(Records contained in a dataset)

= Beginning of Section =

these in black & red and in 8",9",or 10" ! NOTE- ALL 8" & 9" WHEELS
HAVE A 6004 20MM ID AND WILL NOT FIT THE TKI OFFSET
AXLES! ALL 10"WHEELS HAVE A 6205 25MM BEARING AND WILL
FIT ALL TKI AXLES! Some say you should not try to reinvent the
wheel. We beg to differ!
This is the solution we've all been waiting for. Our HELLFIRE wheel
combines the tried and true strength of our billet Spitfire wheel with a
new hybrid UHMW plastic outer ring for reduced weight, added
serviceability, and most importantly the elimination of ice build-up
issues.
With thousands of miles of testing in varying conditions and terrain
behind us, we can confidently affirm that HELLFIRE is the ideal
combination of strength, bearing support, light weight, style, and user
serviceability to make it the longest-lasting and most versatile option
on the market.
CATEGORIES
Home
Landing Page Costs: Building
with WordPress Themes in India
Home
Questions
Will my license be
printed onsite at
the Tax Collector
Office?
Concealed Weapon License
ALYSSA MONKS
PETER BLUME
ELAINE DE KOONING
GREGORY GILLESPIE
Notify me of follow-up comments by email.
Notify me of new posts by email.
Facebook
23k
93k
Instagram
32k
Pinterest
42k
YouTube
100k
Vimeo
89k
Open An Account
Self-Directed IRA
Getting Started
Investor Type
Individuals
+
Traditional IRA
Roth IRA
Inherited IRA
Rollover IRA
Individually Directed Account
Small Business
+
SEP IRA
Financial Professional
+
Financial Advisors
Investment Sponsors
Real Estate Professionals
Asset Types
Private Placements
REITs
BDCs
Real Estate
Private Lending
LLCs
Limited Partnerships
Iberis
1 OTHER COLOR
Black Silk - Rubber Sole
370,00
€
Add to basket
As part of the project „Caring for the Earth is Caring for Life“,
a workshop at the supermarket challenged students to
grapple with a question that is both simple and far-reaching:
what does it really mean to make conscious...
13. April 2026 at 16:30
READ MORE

= End of Section =
= Beginning of Section =

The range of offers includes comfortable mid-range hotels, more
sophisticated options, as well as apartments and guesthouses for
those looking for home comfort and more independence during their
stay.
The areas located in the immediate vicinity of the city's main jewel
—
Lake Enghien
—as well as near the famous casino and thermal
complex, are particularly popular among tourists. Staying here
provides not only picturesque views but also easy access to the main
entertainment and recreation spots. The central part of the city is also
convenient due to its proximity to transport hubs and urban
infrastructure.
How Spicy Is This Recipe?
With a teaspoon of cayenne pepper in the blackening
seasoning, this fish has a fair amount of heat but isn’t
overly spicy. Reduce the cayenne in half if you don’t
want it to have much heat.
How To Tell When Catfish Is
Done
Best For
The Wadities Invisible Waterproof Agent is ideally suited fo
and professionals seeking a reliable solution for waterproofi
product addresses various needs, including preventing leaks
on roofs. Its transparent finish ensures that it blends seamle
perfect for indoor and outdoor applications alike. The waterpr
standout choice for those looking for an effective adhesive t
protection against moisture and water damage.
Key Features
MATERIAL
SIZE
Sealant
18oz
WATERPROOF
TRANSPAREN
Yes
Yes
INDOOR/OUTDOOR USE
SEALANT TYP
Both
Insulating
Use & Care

= End of Section =
= Beginning of Section =

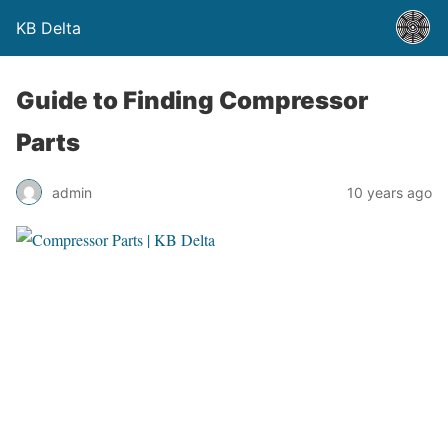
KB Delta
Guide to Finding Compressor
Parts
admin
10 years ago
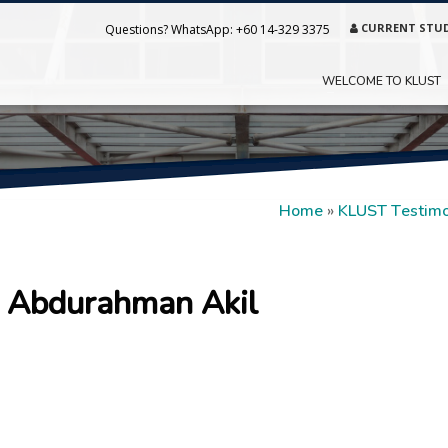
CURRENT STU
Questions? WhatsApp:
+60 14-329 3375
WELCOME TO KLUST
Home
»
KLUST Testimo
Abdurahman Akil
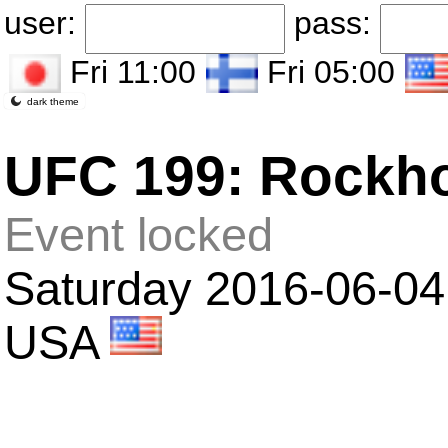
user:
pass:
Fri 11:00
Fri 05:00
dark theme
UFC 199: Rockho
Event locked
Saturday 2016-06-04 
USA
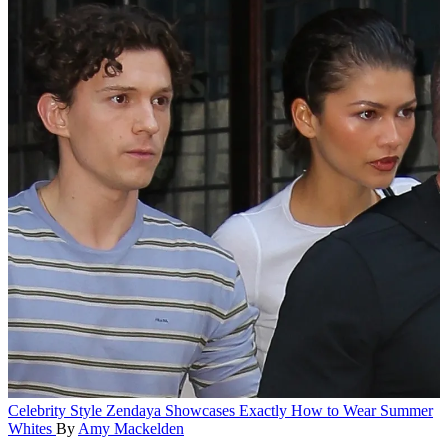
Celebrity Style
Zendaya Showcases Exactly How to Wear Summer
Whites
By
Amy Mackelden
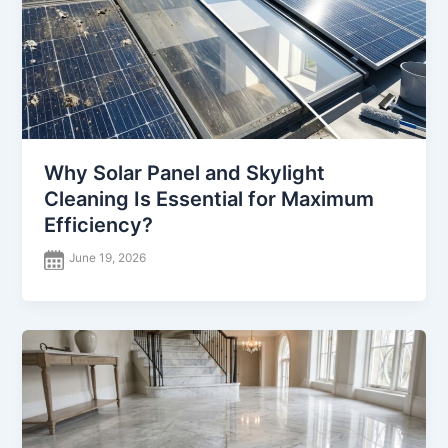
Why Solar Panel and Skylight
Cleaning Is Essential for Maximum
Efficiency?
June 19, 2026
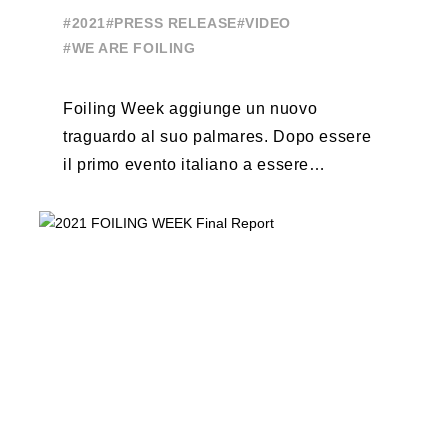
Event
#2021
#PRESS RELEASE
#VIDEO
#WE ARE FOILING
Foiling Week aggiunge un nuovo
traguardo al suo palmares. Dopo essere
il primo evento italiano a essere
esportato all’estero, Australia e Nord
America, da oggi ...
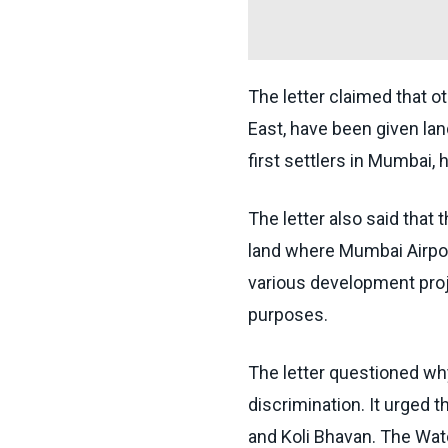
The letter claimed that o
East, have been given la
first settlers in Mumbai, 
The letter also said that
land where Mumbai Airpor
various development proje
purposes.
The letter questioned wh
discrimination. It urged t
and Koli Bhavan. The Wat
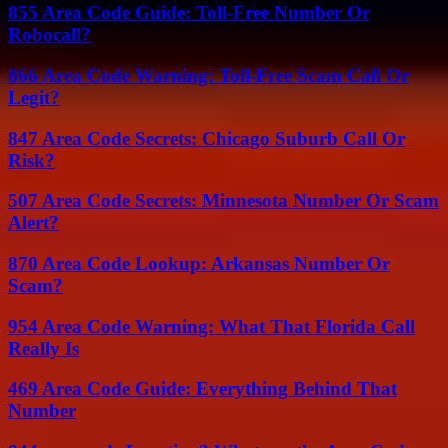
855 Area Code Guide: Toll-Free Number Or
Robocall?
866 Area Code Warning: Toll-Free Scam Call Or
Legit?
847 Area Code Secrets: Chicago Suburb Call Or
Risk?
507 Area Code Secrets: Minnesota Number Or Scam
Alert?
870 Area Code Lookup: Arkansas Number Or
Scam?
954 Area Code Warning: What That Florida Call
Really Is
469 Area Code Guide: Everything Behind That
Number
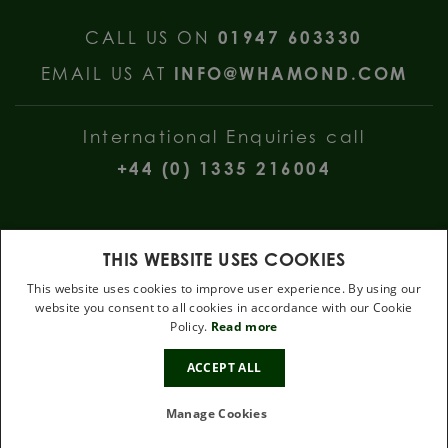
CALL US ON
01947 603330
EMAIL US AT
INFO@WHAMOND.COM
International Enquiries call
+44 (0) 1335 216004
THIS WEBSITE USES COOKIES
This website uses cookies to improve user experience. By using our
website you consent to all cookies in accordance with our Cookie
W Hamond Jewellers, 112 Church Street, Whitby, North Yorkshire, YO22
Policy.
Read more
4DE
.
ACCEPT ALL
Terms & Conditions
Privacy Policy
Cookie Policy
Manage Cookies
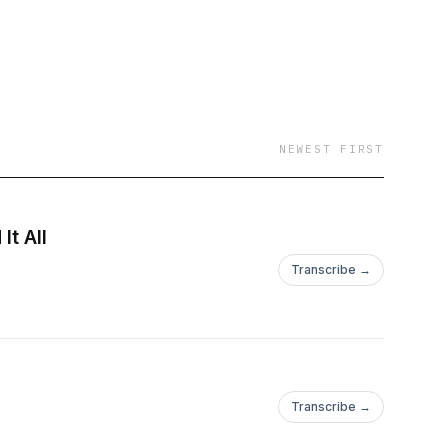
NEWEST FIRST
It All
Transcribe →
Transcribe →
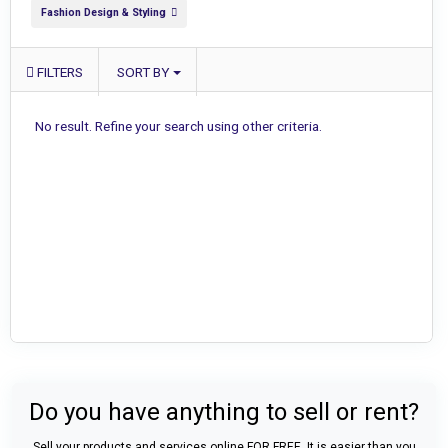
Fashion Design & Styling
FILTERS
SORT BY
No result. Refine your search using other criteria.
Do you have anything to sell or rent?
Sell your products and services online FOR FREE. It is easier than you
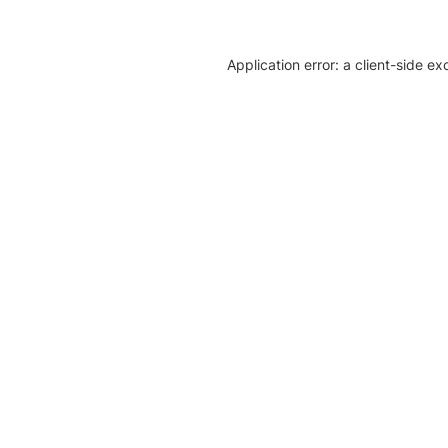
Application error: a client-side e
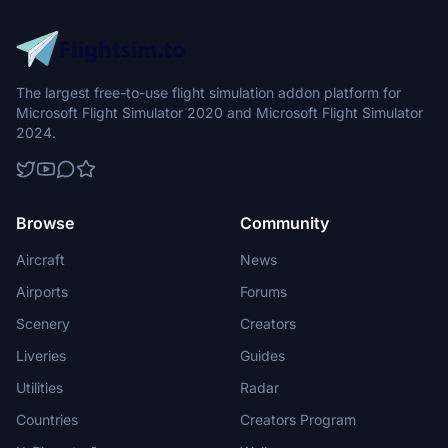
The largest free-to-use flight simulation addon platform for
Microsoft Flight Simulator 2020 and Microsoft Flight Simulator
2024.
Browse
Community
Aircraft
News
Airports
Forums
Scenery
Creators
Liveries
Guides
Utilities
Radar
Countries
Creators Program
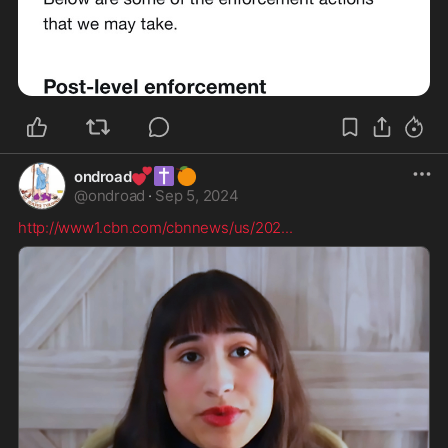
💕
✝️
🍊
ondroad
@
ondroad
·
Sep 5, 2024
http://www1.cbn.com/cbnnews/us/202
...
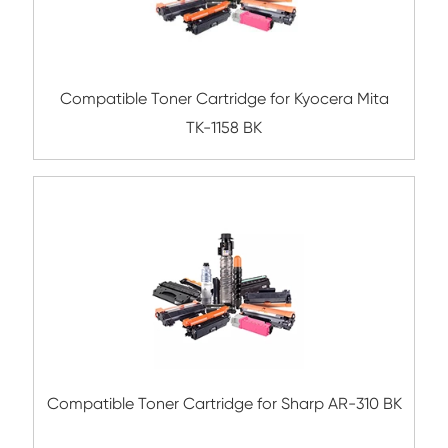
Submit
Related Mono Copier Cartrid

= End of Section =

Task directions: Reproduce every line in the data that has the word "city" in it.

Response to this task:
The areas located in the immediate vicinity of the city's main jewel
entertainment and recreation spots. The central part of the city is also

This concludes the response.